Only one stretch of the data below is needed. Output the lines from the one with "Vrací se tropické teploty, zítra až 35 °C" up to and including the one with "sestavena podle několika", exactly as they stand.

→ **MATERIAL FOR THIS TASK**
· · · · ·

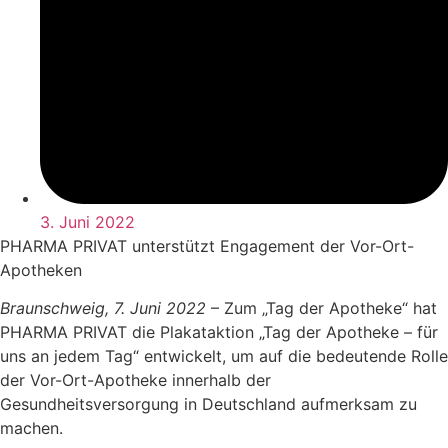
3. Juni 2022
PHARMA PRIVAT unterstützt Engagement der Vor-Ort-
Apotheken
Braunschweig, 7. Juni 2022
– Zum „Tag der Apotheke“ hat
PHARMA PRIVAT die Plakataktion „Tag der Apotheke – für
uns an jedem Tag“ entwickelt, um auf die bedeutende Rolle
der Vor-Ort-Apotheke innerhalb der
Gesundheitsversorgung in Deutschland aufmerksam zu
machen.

· · · · ·

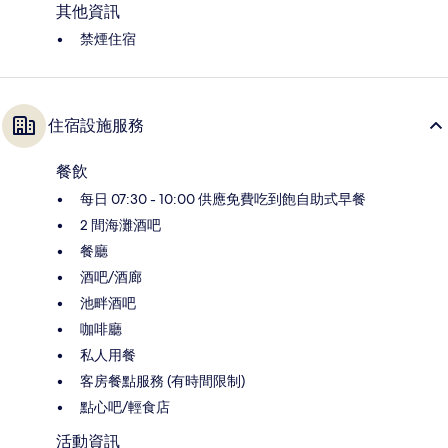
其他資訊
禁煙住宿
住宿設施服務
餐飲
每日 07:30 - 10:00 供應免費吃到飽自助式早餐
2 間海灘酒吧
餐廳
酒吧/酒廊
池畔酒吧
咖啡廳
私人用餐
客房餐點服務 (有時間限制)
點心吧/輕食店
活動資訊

· · · · ·

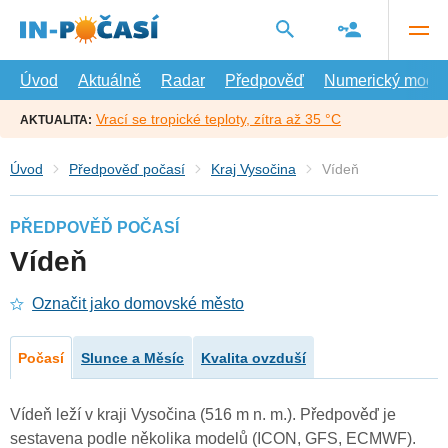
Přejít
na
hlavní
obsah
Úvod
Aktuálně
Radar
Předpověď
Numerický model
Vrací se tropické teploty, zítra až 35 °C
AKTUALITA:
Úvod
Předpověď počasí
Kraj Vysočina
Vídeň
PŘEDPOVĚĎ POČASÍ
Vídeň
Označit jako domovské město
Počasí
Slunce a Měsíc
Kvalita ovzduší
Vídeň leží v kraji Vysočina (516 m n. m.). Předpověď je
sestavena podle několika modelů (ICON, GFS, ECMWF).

· · · · ·

→ **RESPONSE BELOW**
Vrací se tropické teploty, zítra až 35 °C
AKTUALITA:
Úvod
Předpověď počasí
Kraj Vysočina
Vídeň
PŘEDPOVĚĎ POČASÍ
Vídeň
Označit jako domovské město
Počasí
Slunce a Měsíc
Kvalita ovzduší
Vídeň leží v kraji Vysočina (516 m n. m.). Předpověď je
sestavena podle několika modelů (ICON, GFS, ECMWF).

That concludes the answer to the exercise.